Si en París, puertas abiertas (2014) y en Un instante (2016) tenía aún la forma de una sospecha, constituye ya una indiscutible certeza en Atardecer en el trópico (2019). Marta María Borrás (La Habana, 1984) es una cineasta resuelta, con un imaginario personal que sabe muy bien cómo llevar a escena. Y lo digo porque su obra destaca, en buena medida, por el riguroso trabajo de dirección que ostenta. La destreza con que la realizadora enfunda el complejo mundo interior de sus personajes en la materialidad del lenguaje fílmico, revela además de ingenio creativo, dominio de los recursos expresivos del cine. Esa disposición para depositar la conmoción y el desvelo existencial de unos individuos excepcionales, por comunes, en la autosuficiencia de la forma, es una de las razones por las que sus tres cortometrajes desbordan una fecunda sensorialidad.

Ahora tenemos la oportunidad de volver sobre Atardecer en el trópico, el cual integra la selección oficial del 48 Festival Internacional de Cine de Huesca, como parte del Concurso Iberoamericano de Cortometrajes. El certamen –uno de los más prestigiosos en relación con el formato corto–, dio inicio el 12 de junio y se clausura mañana 20. El filme de Marta María Borrás se presentó el pasado martes 16 y se encuentra disponible para su visualización en la web del evento.

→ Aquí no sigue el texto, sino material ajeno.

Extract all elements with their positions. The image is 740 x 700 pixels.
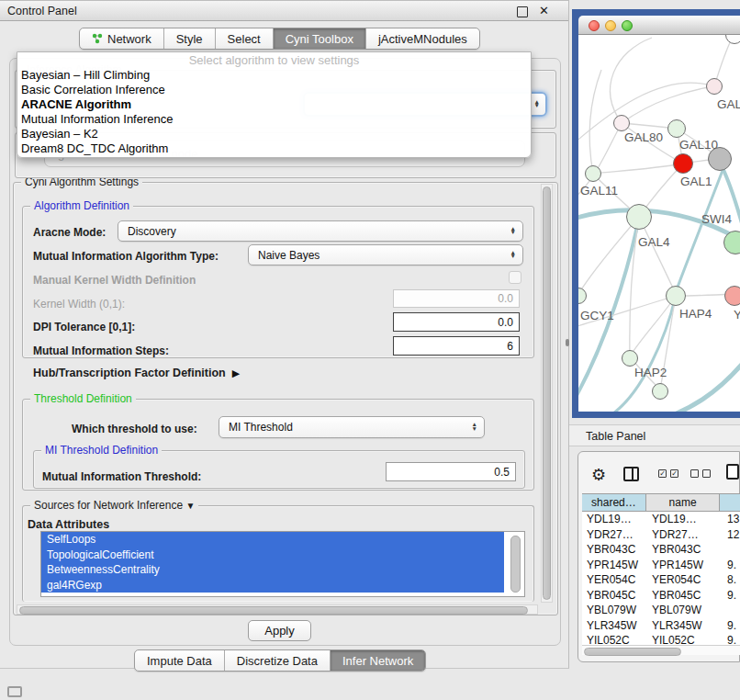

Consecuente con el estilo enhebrado hasta ahora por la autora, Atardecer en el trópico encuentra su carta de triunfo en el minimalismo del plano expresivo. Minimalismo, por supuesto, no remite a una propensión elemental a la síntesis, explica la potenciación del estilo a partir de una “estética de la austeridad”. Con otras palabras: cero trascendentalismos o subrayados dramáticos. La directora arriesga un rebajamiento del tono, una sobriedad en el manejo de las formas, una narratividad baja, un tiempo expositivo preocupado nomás por avistar la monotonía de unas vidas. Dicha estrategia lingüística es la responsable de que la mayor carga de sentido esté en la densidad e intensidad afectiva de la atmósfera, antes que en la articulación del relato o la caracterización de los personajes.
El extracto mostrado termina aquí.